Per la revoca dell’interdittiva antimafia servono elementi nuovi

Il Consiglio di Stato sul “venire meno delle ricrostanze rilevanti” che giustifica il ritiro o la revoca dell’informazione interdittiva antimafia.Il fatto che sia trascorso del tempo dall’adozione del provvedimento non giustifica la revoca dell’informazione interdittiva antimafia: occorrono fatti nuovi documentati.Infatti il “venir meno delle circostanze rilevanti” di cui all’art. 91, comma 5, d.lgs. n. 159 del 2011 non dipende dal mero trascorrere del tempo, in sé, ma dal sopraggiungere di obiettivi elementi diversi o contrari che ne facciano venir meno la portata sintomatica o perché ne controbilanciano, smentiscono e in ogni caso superano la valenza sintomatica, o perché rendono remoto, e certamente non più attuale, il pericolo.

Il Consiglio di Stato, con sentenza 2324 del 2019, chiarisce quali sono i presupposti per la revoca dell’interdizione antimafia, stabilendo dei requisiti stringenti sugli elementi che devono essere posti a fondamento di tale revoca.

Il venire meno delle ricrostanze rilevanti, il decorso del tempo e gli elementi nuovi

La clausola rebus sic stantibus prevista dall’art. 86, comma 2, del d.lgs. n. 159 del 2011, prevede che “l’informazione antimafia, acquisita dai soggetti di cui all’articolo 83, commi 1 e 2, con le modalità di cui all’articolo 92, ha una validità di dodici mesi dalla data dell’acquisizione“.
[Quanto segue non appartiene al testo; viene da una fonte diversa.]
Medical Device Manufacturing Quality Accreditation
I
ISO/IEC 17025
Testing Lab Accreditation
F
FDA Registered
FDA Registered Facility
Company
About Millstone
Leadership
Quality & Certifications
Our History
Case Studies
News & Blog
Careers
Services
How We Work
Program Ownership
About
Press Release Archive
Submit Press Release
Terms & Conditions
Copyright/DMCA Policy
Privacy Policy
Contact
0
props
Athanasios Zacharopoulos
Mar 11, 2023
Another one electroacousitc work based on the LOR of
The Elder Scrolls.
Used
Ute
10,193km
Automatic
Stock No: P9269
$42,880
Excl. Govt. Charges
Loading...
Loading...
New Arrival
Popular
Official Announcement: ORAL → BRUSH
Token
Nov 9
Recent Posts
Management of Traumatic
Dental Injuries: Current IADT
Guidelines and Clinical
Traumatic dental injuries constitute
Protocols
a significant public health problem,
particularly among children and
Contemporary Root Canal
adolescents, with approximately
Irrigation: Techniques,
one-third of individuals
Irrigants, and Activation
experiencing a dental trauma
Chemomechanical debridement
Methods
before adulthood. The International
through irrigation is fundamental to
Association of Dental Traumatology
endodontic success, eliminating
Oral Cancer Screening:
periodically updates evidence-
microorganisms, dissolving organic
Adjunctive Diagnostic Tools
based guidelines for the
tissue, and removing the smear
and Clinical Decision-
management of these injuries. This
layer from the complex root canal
Tuttavia vi è l’eccezione a questa durata annuale per il caso del “venir meno delle circostanze rilevanti”.

Ai sensi dell’art. 9, comma 5 del D. Lgs 159/2011, c.d. Codice Antimafia,  “il prefetto, anche sulla documentata richiesta dell’interessato, aggiorna l’esito dell’informazione al venir meno delle circostanze rilevanti ai fini dell’accertamento dei tentativi di infiltrazione mafiosa”.

Il Consiglio di Stato, a tale proposito, si richiama alla propria giurisprudenza, che ha costantemente evidenziato (cfr., ex plurimis, Cons. Stato, V, n. 4602/2015; III, n. 292/2012; VI, n. 7002/2011) che, col decorso dell’anno, la misura interdittiva che rileva il pericolo di condizionamento mafioso non perde efficacia.Il “venir meno delle circostanze rilevanti” di cui all’art. 91, comma 5, del d.lgs. n. 159 del 2011, non dipende, infatti, dal mero trascorrere del tempo, in sé, ma dal sopraggiungere di obiettivi elementi diversi o contrari che ne facciano venir meno la portata sintomatica (o perché ne controbilanciano, smentiscono e in ogni caso superano la valenza sintomatica, o perché rendono remoto, e certamente non più attuale, il pericolo)..In caso di sopravvenienza di fatti favorevoli all’imprenditore (ad es. in relazione ai casi di modificazioni degli assetti societari e gestionali dell’impresa, in ipotesi capaci di modificare la valutazione alla base dell’informativa) spetta all’Amministrazione verificare nuovamente se persistano ragioni di sicurezza e di ordine pubblico tali da prevalere sull’iniziativa e sulla libertà di impresa del soggetto inciso.Tuttavia, sottolinea il Collegio, in caso di ripetute e strumentali reiterazioni di domande dirette ad ottenere un provvedimento di ritiro o di revoca di un’interdittiva in corso di validità, collegate alla affermata rilevanza di sopravvenienze e fatti nuovi asseriti come favorevoli al soggetto inciso, la Prefettura può limitarsi:

– a verificare se la domanda sia accompagnata da un fatto realmente nuovo, perché sopravvenuto ovvero non conosciuto, che possa essere ritenuto effettivamente incidente sulla fattispecie (es. effettiva cessione dell’impresa a soggetto del tutto estraneo al rischio di condizionamento o infiltrazione da parte della delinquenza organizzata);

– a valutare quindi se possano ritenersi venute meno quelle ragioni di sicurezza e di ordine pubblico in precedenza ritenute prevalenti sull’iniziativa e sulla libertà di impresa del soggetto inciso.In caso di esito negativo di detta verifica, la Prefettura può semplicemente limitarsi a prendere atto della inesistenza di profili nuovi e, di conseguenza, adottare un atto di natura meramente confermativa.Applicando tali principi al caso di specie, il Consiglio di Stato ha ritenuto legittimo il provvedimento della Prefettura, che non ha considerato rilevante l’esclusione dalla società di un socio, che aveva a sua volta ricevuto le sue quote per cessione dall’ex socio tratto in arresto per associazione mafiosa, essendo stata la prima cessione un mero espediente per evitare l’interdittiva.